ASSIGNED TASK.
List each line of the data in which the string "Gadget" appears.

EXERCISE INPUT.
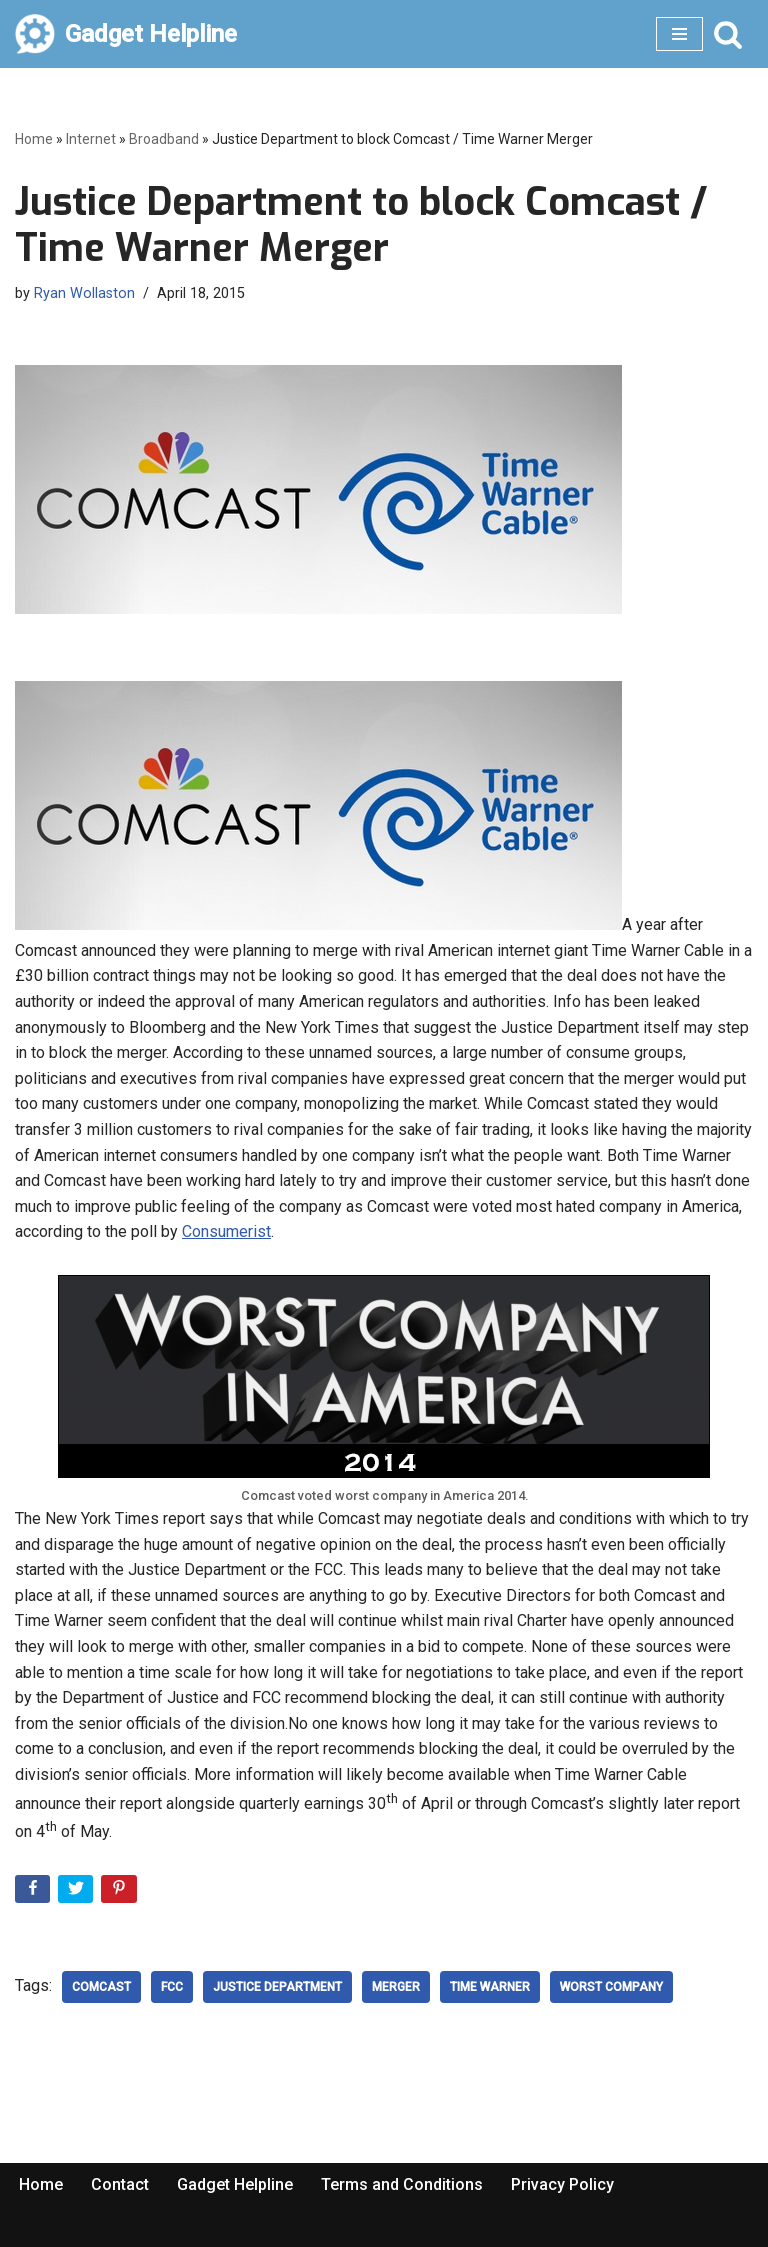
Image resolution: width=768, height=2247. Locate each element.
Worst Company (611, 1987)
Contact (120, 2184)
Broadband (164, 139)
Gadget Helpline (235, 2184)
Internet (91, 139)
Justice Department (277, 1987)
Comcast (101, 1987)
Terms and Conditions (402, 2184)
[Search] (728, 34)
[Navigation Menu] (679, 34)
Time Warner (490, 1987)
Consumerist (226, 1231)
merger (396, 1987)
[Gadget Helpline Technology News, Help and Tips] (126, 34)
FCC (172, 1987)
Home (34, 139)
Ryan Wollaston (84, 293)
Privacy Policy (562, 2184)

RESULT.
Gadget Helpline (235, 2184)
[Gadget Helpline Technology News, Help and Tips] (126, 34)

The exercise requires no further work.